Data for processing:
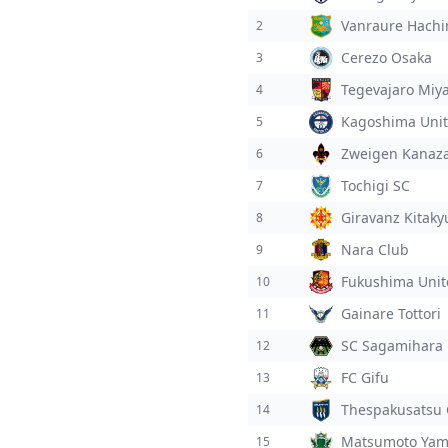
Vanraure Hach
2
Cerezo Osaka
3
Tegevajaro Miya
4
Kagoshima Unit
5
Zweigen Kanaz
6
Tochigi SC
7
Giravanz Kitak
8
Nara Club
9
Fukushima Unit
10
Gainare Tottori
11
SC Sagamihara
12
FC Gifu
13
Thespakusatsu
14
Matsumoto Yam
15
...
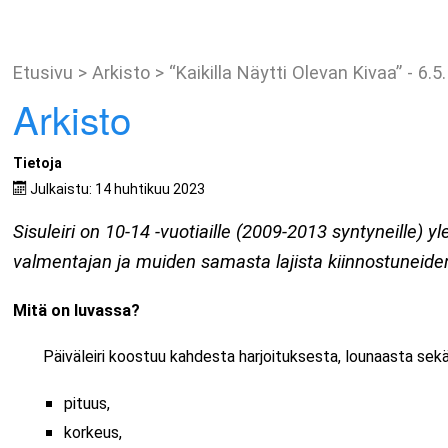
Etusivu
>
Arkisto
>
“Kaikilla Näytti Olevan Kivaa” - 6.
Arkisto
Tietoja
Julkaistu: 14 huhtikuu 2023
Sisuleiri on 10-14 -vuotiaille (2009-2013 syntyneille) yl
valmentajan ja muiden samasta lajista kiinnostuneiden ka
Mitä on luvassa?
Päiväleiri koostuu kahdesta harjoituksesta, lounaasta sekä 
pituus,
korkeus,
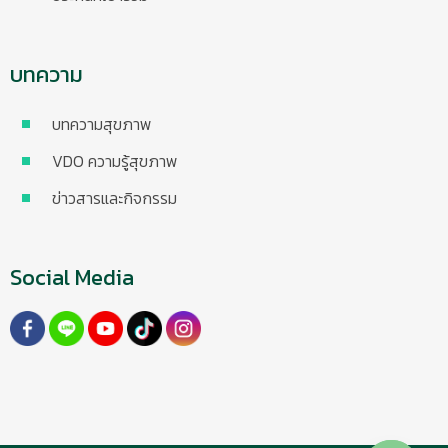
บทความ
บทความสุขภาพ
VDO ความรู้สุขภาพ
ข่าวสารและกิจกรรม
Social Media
--
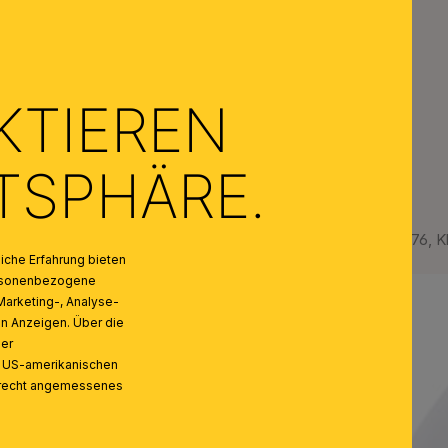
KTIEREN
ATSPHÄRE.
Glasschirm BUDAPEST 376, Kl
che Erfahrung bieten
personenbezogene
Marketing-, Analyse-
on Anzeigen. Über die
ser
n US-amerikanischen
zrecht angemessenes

Exercise aim: Among the records above, locate the line containing "valmentajan ja muiden" and the line containing "Social Media", then transcribe exactly the lines starting at the first and ending at the second, with no pictures.

Expected answer:
valmentajan ja muiden samasta lajista kiinnostuneiden ka
Mitä on luvassa?
Päiväleiri koostuu kahdesta harjoituksesta, lounaasta sekä 
pituus,
korkeus,
บทความ
บทความสุขภาพ
VDO ความรู้สุขภาพ
ข่าวสารและกิจกรรม
Social Media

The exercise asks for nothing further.